Food Truck Owner Starts Petition to Lift Ban on Doing Business in LoDo and Ballpark

Leilani Johnson's food truck was on the block where the July 17 shooting took place.
Leilani Johnson's food truck was on the block where the July 17 shooting took place. RJ's TacoWich Facebook
“We go both ways” is the slogan for RJ's TacoWich, Leilani Johnson’s food truck, where every menu item can be served as either a taco or a sandwich. But as Johnson sees it, there are no two ways about what the Denver Police Department did to food trucks late last month, when it announced that the trucks would no longer be allowed to operate between 19th and 20th streets on Blake Street, 19th and 21st streets on Market Street, and 20th and 21st streets on Larimer on Fridays and Saturdays.

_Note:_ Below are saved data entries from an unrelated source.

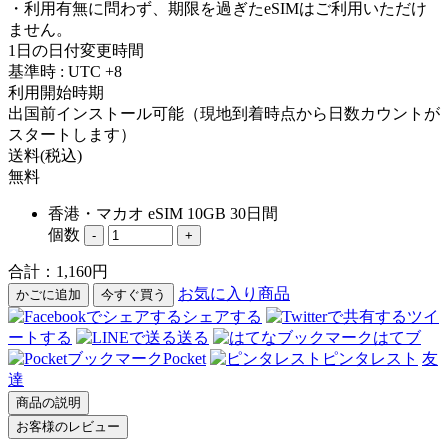
・利用有無に問わず、期限を過ぎたeSIMはご利用いただけ
ません。
1日の日付変更時間
基準時 : UTC +8
利用開始時期
出国前インストール可能（現地到着時点から日数カウントが
スタートします）
送料(税込)
無料
香港・マカオ eSIM 10GB 30日間
個数
-
+
合計：
1,160
円
お気に入り商品
かごに追加
今すぐ買う
シェアする
ツイ
ートする
送る
はてブ
Pocket
ピンタレスト
友
達
商品の説明
お客様のレビュー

“It’s total bullshit,” Johnson says. “I don’t disagree that food trucks can cause a hindrance because there are congregations of people and they’re bigger vehicles, so it might change visibility, but I think there are so many other solutions that nobody discussed.”

The move came after DPD officers, responding to reports of an altercation and trying to subdue a man who seemed to have a gun, shot into the crowd at 20th and Larimer streets at let-out on July 17, injuring six bystanders. Johnson was just down the street at her truck. At first, she and her employee didn't realize that anything was happening, but then they heard male voices telling them to get out of the area immediately. They closed as quickly as they could.

Since last summer, the DPD has been searching for ways to reduce the crime that occurs around let-out in downtown Denver, when bars must get their patrons out the door by the 2 a.m. closing time. The department touted moving food trucks off those streets as one way to decrease crowds, chaos and crime, but food truck owners didn't have a chance to state their own case: that the trucks give people a place to go, help people sober up. They weren’t involved in the decision, and Johnson says they still haven’t gotten a clear answer on how the decision was made, or when they might be able to return to the area.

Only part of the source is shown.